きっかけとしては、商品の安全性を伝えたいということだったわけですが、広報室設置のときに社内で盛んに言っていたのが「ツー・ウェイ・コミュニケーション」ということでした。こちら側から言うべきことは言う一方、消費者側からもいろいろな意見を聞いて来なさいということが命じられた。
食の安全問題というのは、みなさんが気にしている問題で、みなさんが本当のことを知りたがっている問題です。けれども、本当のことがなかなか伝わっていないものです。みなさんが知りたいものが何かをつかみ、それに対して正確な知識を常に発信していくことが大切です。
※編集部註:パブリックリレーションは社会との望ましい関係づくりのための活動を言う。public relations の略語PRは、今日しばしばプロモーションと混同されるが、パブリックリレーションと販売促進(SP)は全く別の活動である。
参考:「パブリックリレーションズとは」(日本パブリックリレーションズ協会)
http://www.prsj.or.jp/shiraberu/aboutpr
原料訴求キャンペーン
また、昭和57(1982)年からは「原料訴求キャンペーン」というのをやりました。「麦からビール、さとうきびから味の素」というコピーの広告を盛んに打ちました。いわんとするところは、原料は自然なものを使用しているということです。
この広告を見て「そうだったのか」という人は相当いらしたと思います。遡れば、創業間もない頃の「原料ヘビ説」に始まり、「味の素」の原料についての誤解はそのときどきにありました。
「味の素」は、創業時から長年、小麦や脱脂大豆のタンパク質を抽出して作っていました。その後、昭和31(1956)年に、協和醗酵工業株式会社(現協和発酵キリン株式会社)が発酵法でグルタミン酸を製造する方法を開発して、同社と味の素社はほとんど同時に発酵法に切り替えたのです。現在では、グルタミン酸ソーダの製造は世界中で発酵法に切り替わっています。その原料がサトウキビです。今はそういう風に作っているということを伝えたわけです。
「うま味」と「味の素」ブランドの普及・浸透
1970年代に入る前までは、「化学」という言葉は先進性、合理性、あるいは人類の知恵の勝利を感じさせるイメージのよい言葉だった。しかし、公害問題などに関心が集まるなか、「化学」の言葉が持つ印象は悪くなっていった。一方、日本で発見され研究が進んだ「うま味」への関心を高め、その味を提供する調味料としての名称は「化学調味料」ではなく「うま味調味料」であるべきと考えられるようになってきた。
「化学調味料」から「うま味調味料」へ
私が社長になってからやったことの一つが、「化学調味料」という言葉を「うま味調味料」に変えるということでした。

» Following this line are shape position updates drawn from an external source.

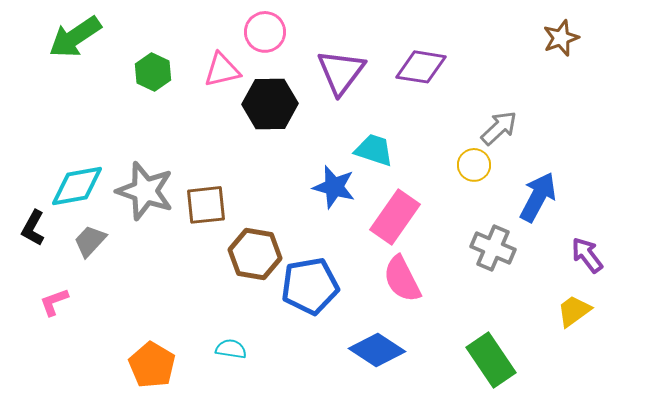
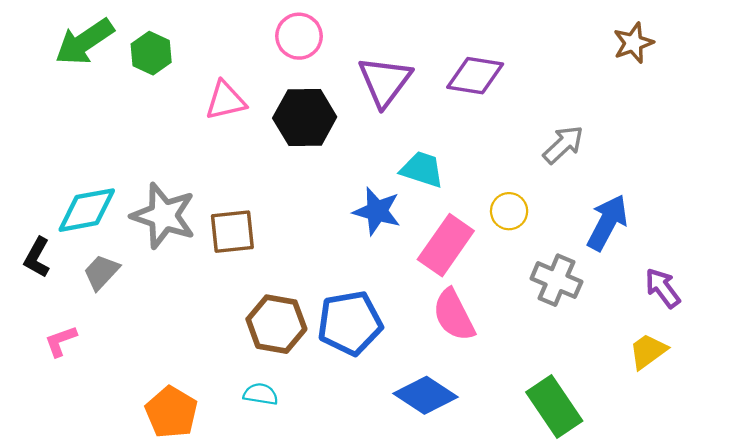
pink triangle: (222, 70) -> (226, 101), moved
green hexagon: (153, 72) -> (151, 53), moved
yellow circle: (474, 165) -> (509, 211), moved
brown hexagon: (255, 254) -> (276, 324), moved

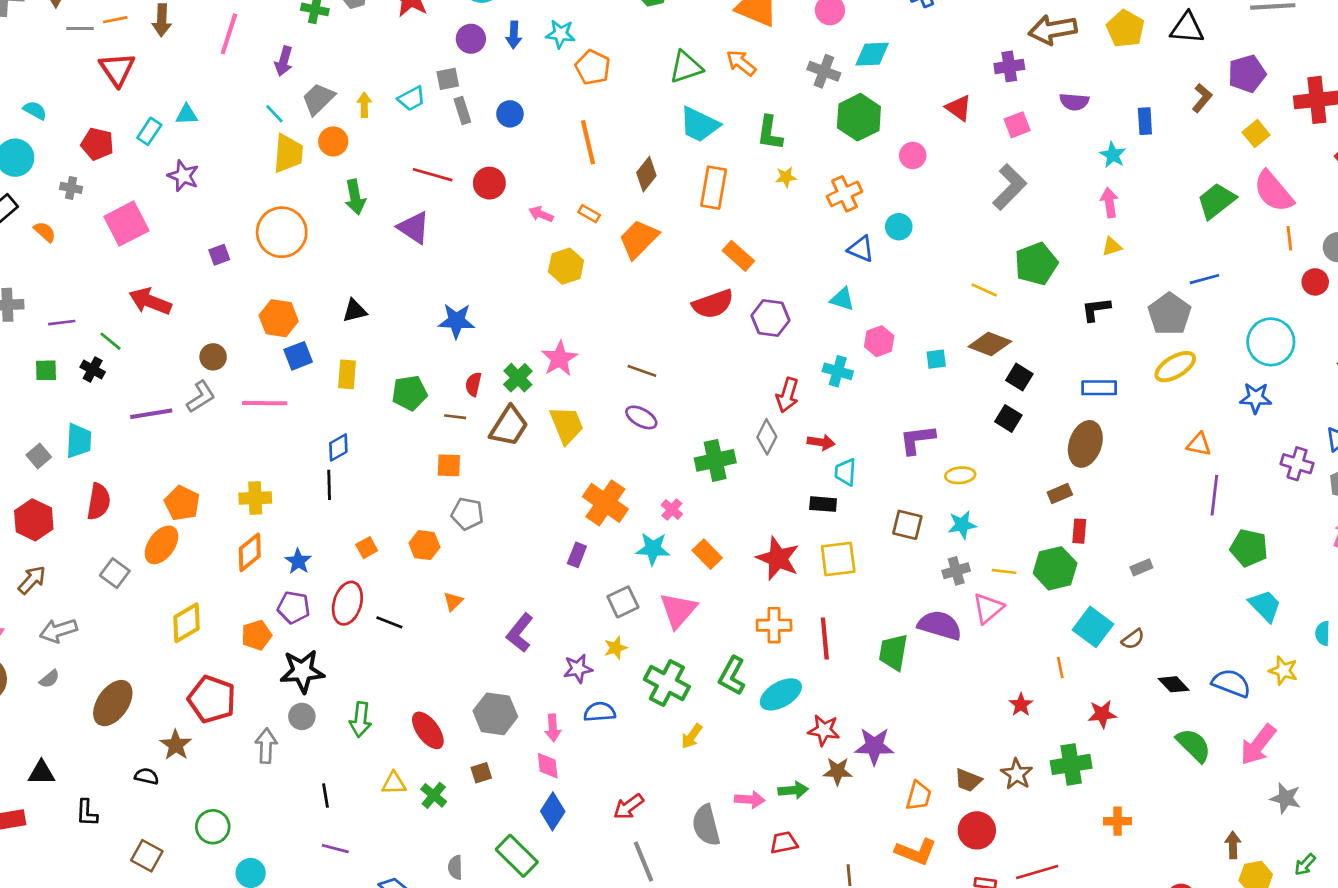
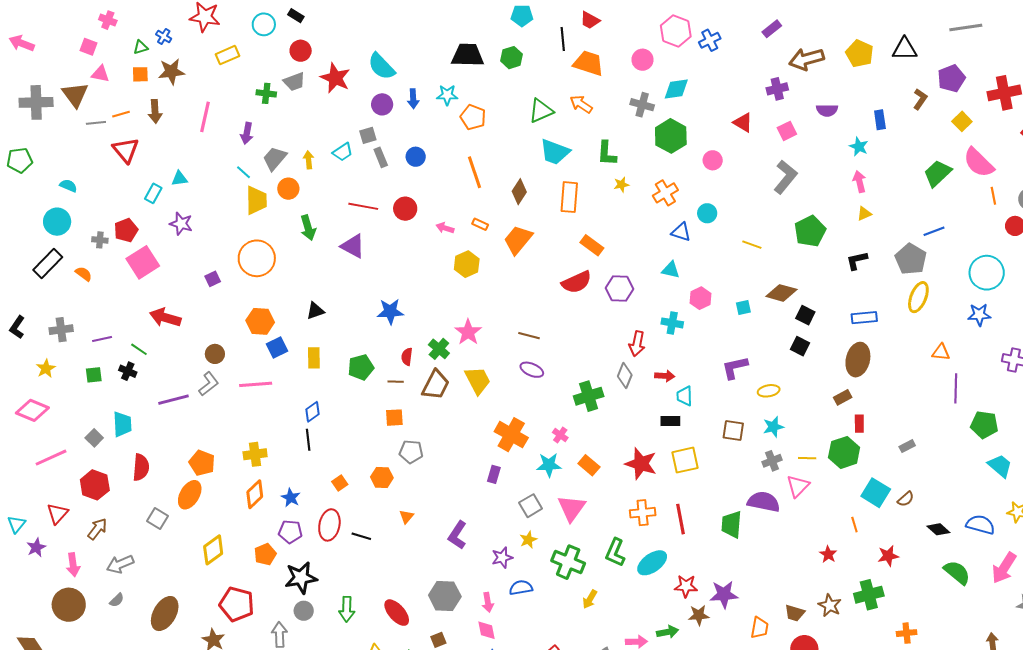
red pentagon: (97, 144) -> (126, 230), moved, turned -30
yellow line: (984, 290) -> (752, 245), moved
yellow ellipse: (1175, 367) -> (918, 297), turned -32

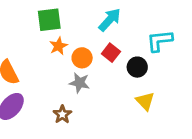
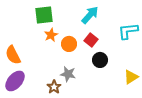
black circle: (137, 67) -> (100, 60), moved
gray star: (79, 83) -> (68, 74), moved
yellow triangle: (145, 101) -> (131, 77), moved, turned 42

先ほど化学調味料工業協会という名前が出ましたが、この前身は、グルタミン酸ソーダ工業協会というものです。これは終戦間もない昭和23(1948)年に出来ました。
その後、鰹節のうま味であるイノシン酸、またシイタケのうま味であるグアニル酸を用いた調味料も製造されるようになりました。これらは核酸系調味料といって、グルタミン酸ソーダの名を冠した団体では合流するのに具合が悪い。そこで、昭和42(1967)年に日本化学調味料工業協会という名称に変更しました。
このとき、化学調味料という言葉が一般に使われるようになっていたわけですが、それはどうしてかと言うと、NHKが放送で使い始めたからです。NHKは調理の説明などの際に、戦前には「『味の素』を使って」と言っていたのですが、これは固有名詞で登録商標です。戦後、特定の企業の商品名を使うのはよろしくないということになって、そこでNHKが編み出した言葉が「化学調味料」という言葉だったのです。
当時は「化学」という言葉は非常にいい言葉でした。先進的でイメージがよかった。だから、味の素社はじめ各社も「化学調味料」という言葉を使うようになったのです。法律の条文でも、辞書でも、教科書でも、「化学調味料」という言葉が使われていました。
ところが、昭和50年代(1975年~)に入って、社会の風潮から言って、「化学」という言葉があまりよい印象を得られなくなってきました。「天然」ということが重んじられるようになってきて、「化学」というのはその反対のようなイメージになってきました。
一方、食品等の名称にはさまざまなものがありますが、化学調味料というのは少し変わった言葉です。グルタミン酸ソーダ工業協会の「グルタミン酸ソーダ」は化学用語です。ところが、次の化学調味料工業協会の「化学調味料」というのは、製造プロセスを使った名称で、何であるかを表したものではありません。それで、「化学で作った」という名称はおかしいじゃないかという意味も含めて、この名称を「うま味調味料」に変えようということになったわけです。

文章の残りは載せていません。